-------- EXERCISE MATERIAL

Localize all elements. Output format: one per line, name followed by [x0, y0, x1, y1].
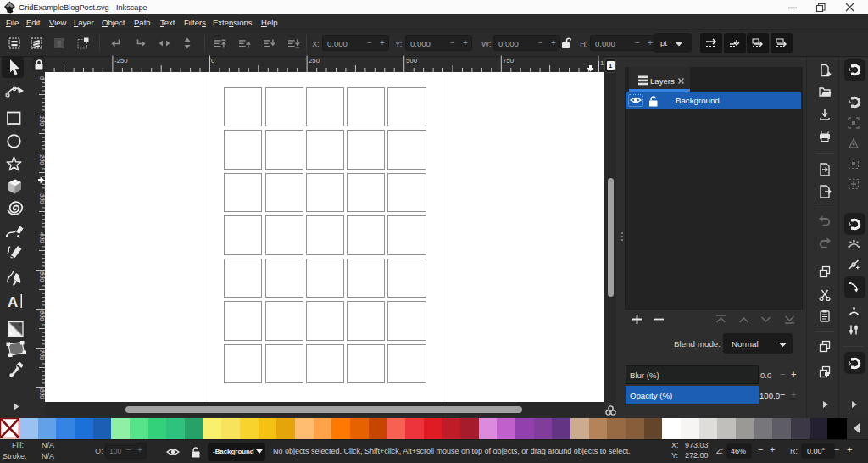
svg-text:-250: -250: [114, 57, 128, 64]
svg-text:A: A: [8, 294, 18, 310]
svg-text:0: 0: [211, 57, 215, 64]
svg-text:750: 750: [503, 57, 515, 64]
svg-text:500: 500: [406, 57, 418, 64]
svg-text:250: 250: [309, 57, 320, 64]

----------------

**WHAT YOU SHOULD DO**
Your response must reproduce the listing above word for word and must contain none of its pictures.

**RESULT**
Localize all elements. Output format: one per line, name followed by [x0, y0, x1, y1].
svg-text:-250: -250: [114, 57, 128, 64]
svg-text:A: A: [8, 294, 18, 310]
svg-text:0: 0: [211, 57, 215, 64]
svg-text:750: 750: [503, 57, 515, 64]
svg-text:500: 500: [406, 57, 418, 64]
svg-text:250: 250: [309, 57, 320, 64]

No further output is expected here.